:: TASK BRIEF ::
Please copy the data exactly as it stands, minus the images.

*** Opening RECORDS SUPPLIED ***

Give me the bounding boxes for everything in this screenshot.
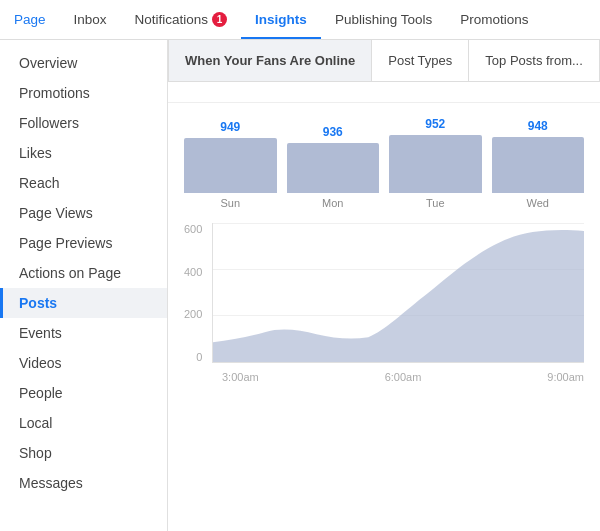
sidebar-item-messages[interactable]: Messages: [0, 468, 167, 498]
sub-tabs: When Your Fans Are OnlinePost TypesTop P…: [168, 40, 600, 82]
plot-area: [212, 223, 584, 363]
sub-tab-when-fans-online[interactable]: When Your Fans Are Online: [168, 40, 372, 81]
days-chart: 949Sun936Mon952Tue948Wed: [184, 117, 584, 209]
sidebar-item-overview[interactable]: Overview: [0, 48, 167, 78]
day-label: Sun: [220, 197, 240, 209]
notification-badge: 1: [212, 12, 227, 27]
day-bar: [492, 137, 585, 193]
day-label: Tue: [426, 197, 445, 209]
sidebar-item-reach[interactable]: Reach: [0, 168, 167, 198]
top-nav: PageInboxNotifications1InsightsPublishin…: [0, 0, 600, 40]
day-col-sun: 949Sun: [184, 120, 277, 209]
day-value: 952: [425, 117, 445, 131]
sidebar-item-videos[interactable]: Videos: [0, 348, 167, 378]
top-nav-item-promotions[interactable]: Promotions: [446, 0, 542, 39]
times-section: 6004002000 3:00am6:00am9:00am: [168, 209, 600, 383]
day-value: 936: [323, 125, 343, 139]
top-nav-item-page[interactable]: Page: [0, 0, 60, 39]
top-nav-item-inbox[interactable]: Inbox: [60, 0, 121, 39]
sidebar-item-people[interactable]: People: [0, 378, 167, 408]
sub-tab-post-types[interactable]: Post Types: [372, 40, 469, 81]
sub-tab-top-posts[interactable]: Top Posts from...: [469, 40, 600, 81]
day-bar: [287, 143, 380, 193]
sidebar-item-page-previews[interactable]: Page Previews: [0, 228, 167, 258]
times-chart: 6004002000 3:00am6:00am9:00am: [184, 223, 584, 383]
area-chart: [213, 223, 584, 362]
sidebar-item-actions-on-page[interactable]: Actions on Page: [0, 258, 167, 288]
top-nav-item-notifications[interactable]: Notifications1: [121, 0, 242, 39]
sidebar-item-posts[interactable]: Posts: [0, 288, 167, 318]
top-nav-item-publishing-tools[interactable]: Publishing Tools: [321, 0, 446, 39]
sidebar-item-local[interactable]: Local: [0, 408, 167, 438]
x-labels: 3:00am6:00am9:00am: [212, 371, 584, 383]
y-axis: 6004002000: [184, 223, 206, 363]
info-bar: [168, 82, 600, 103]
day-col-tue: 952Tue: [389, 117, 482, 209]
day-bar: [389, 135, 482, 193]
main-layout: OverviewPromotionsFollowersLikesReachPag…: [0, 40, 600, 531]
y-axis-label: 200: [184, 308, 202, 320]
sidebar-item-promotions[interactable]: Promotions: [0, 78, 167, 108]
x-axis-label: 9:00am: [547, 371, 584, 383]
y-axis-label: 600: [184, 223, 202, 235]
y-axis-label: 400: [184, 266, 202, 278]
x-axis-label: 3:00am: [222, 371, 259, 383]
day-label: Mon: [322, 197, 343, 209]
day-col-mon: 936Mon: [287, 125, 380, 209]
sidebar-item-events[interactable]: Events: [0, 318, 167, 348]
sidebar-item-followers[interactable]: Followers: [0, 108, 167, 138]
days-section: 949Sun936Mon952Tue948Wed: [168, 103, 600, 209]
top-nav-item-insights[interactable]: Insights: [241, 0, 321, 39]
day-value: 949: [220, 120, 240, 134]
day-label: Wed: [527, 197, 549, 209]
sidebar-item-shop[interactable]: Shop: [0, 438, 167, 468]
main-content: When Your Fans Are OnlinePost TypesTop P…: [168, 40, 600, 531]
y-axis-label: 0: [196, 351, 202, 363]
day-bar: [184, 138, 277, 193]
sidebar-item-page-views[interactable]: Page Views: [0, 198, 167, 228]
sidebar-item-likes[interactable]: Likes: [0, 138, 167, 168]
day-col-wed: 948Wed: [492, 119, 585, 209]
x-axis-label: 6:00am: [385, 371, 422, 383]
sidebar: OverviewPromotionsFollowersLikesReachPag…: [0, 40, 168, 531]
day-value: 948: [528, 119, 548, 133]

*** Closing RECORDS SUPPLIED ***

:: ANSWER SPACE ::
Give me the bounding boxes for everything in this screenshot.
sidebar-item-messages[interactable]: Messages: [0, 468, 167, 498]
sub-tabs: When Your Fans Are OnlinePost TypesTop P…: [168, 40, 600, 82]
plot-area: [212, 223, 584, 363]
sub-tab-when-fans-online[interactable]: When Your Fans Are Online: [168, 40, 372, 81]
days-chart: 949Sun936Mon952Tue948Wed: [184, 117, 584, 209]
sidebar-item-overview[interactable]: Overview: [0, 48, 167, 78]
day-label: Sun: [220, 197, 240, 209]
notification-badge: 1: [212, 12, 227, 27]
day-bar: [492, 137, 585, 193]
day-label: Tue: [426, 197, 445, 209]
sidebar-item-reach[interactable]: Reach: [0, 168, 167, 198]
top-nav: PageInboxNotifications1InsightsPublishin…: [0, 0, 600, 40]
day-col-sun: 949Sun: [184, 120, 277, 209]
day-value: 952: [425, 117, 445, 131]
sidebar-item-videos[interactable]: Videos: [0, 348, 167, 378]
top-nav-item-promotions[interactable]: Promotions: [446, 0, 542, 39]
times-section: 6004002000 3:00am6:00am9:00am: [168, 209, 600, 383]
day-value: 936: [323, 125, 343, 139]
top-nav-item-page[interactable]: Page: [0, 0, 60, 39]
top-nav-item-inbox[interactable]: Inbox: [60, 0, 121, 39]
sidebar-item-people[interactable]: People: [0, 378, 167, 408]
sub-tab-post-types[interactable]: Post Types: [372, 40, 469, 81]
sub-tab-top-posts[interactable]: Top Posts from...: [469, 40, 600, 81]
day-bar: [287, 143, 380, 193]
sidebar-item-page-previews[interactable]: Page Previews: [0, 228, 167, 258]
times-chart: 6004002000 3:00am6:00am9:00am: [184, 223, 584, 383]
area-chart: [213, 223, 584, 362]
sidebar-item-actions-on-page[interactable]: Actions on Page: [0, 258, 167, 288]
top-nav-item-notifications[interactable]: Notifications1: [121, 0, 242, 39]
sidebar-item-posts[interactable]: Posts: [0, 288, 167, 318]
top-nav-item-publishing-tools[interactable]: Publishing Tools: [321, 0, 446, 39]
sidebar-item-local[interactable]: Local: [0, 408, 167, 438]
x-labels: 3:00am6:00am9:00am: [212, 371, 584, 383]
y-axis: 6004002000: [184, 223, 206, 363]
info-bar: [168, 82, 600, 103]
day-col-tue: 952Tue: [389, 117, 482, 209]
day-bar: [389, 135, 482, 193]
main-layout: OverviewPromotionsFollowersLikesReachPag…: [0, 40, 600, 531]
y-axis-label: 200: [184, 308, 202, 320]
sidebar-item-promotions[interactable]: Promotions: [0, 78, 167, 108]
x-axis-label: 9:00am: [547, 371, 584, 383]
y-axis-label: 600: [184, 223, 202, 235]
y-axis-label: 400: [184, 266, 202, 278]
x-axis-label: 3:00am: [222, 371, 259, 383]
day-label: Mon: [322, 197, 343, 209]
day-col-mon: 936Mon: [287, 125, 380, 209]
sidebar-item-events[interactable]: Events: [0, 318, 167, 348]
sidebar-item-followers[interactable]: Followers: [0, 108, 167, 138]
days-section: 949Sun936Mon952Tue948Wed: [168, 103, 600, 209]
top-nav-item-insights[interactable]: Insights: [241, 0, 321, 39]
day-value: 949: [220, 120, 240, 134]
day-label: Wed: [527, 197, 549, 209]
sidebar-item-shop[interactable]: Shop: [0, 438, 167, 468]
main-content: When Your Fans Are OnlinePost TypesTop P…: [168, 40, 600, 531]
y-axis-label: 0: [196, 351, 202, 363]
day-bar: [184, 138, 277, 193]
sidebar-item-page-views[interactable]: Page Views: [0, 198, 167, 228]
sidebar-item-likes[interactable]: Likes: [0, 138, 167, 168]
day-col-wed: 948Wed: [492, 119, 585, 209]
x-axis-label: 6:00am: [385, 371, 422, 383]
sidebar: OverviewPromotionsFollowersLikesReachPag…: [0, 40, 168, 531]
day-value: 948: [528, 119, 548, 133]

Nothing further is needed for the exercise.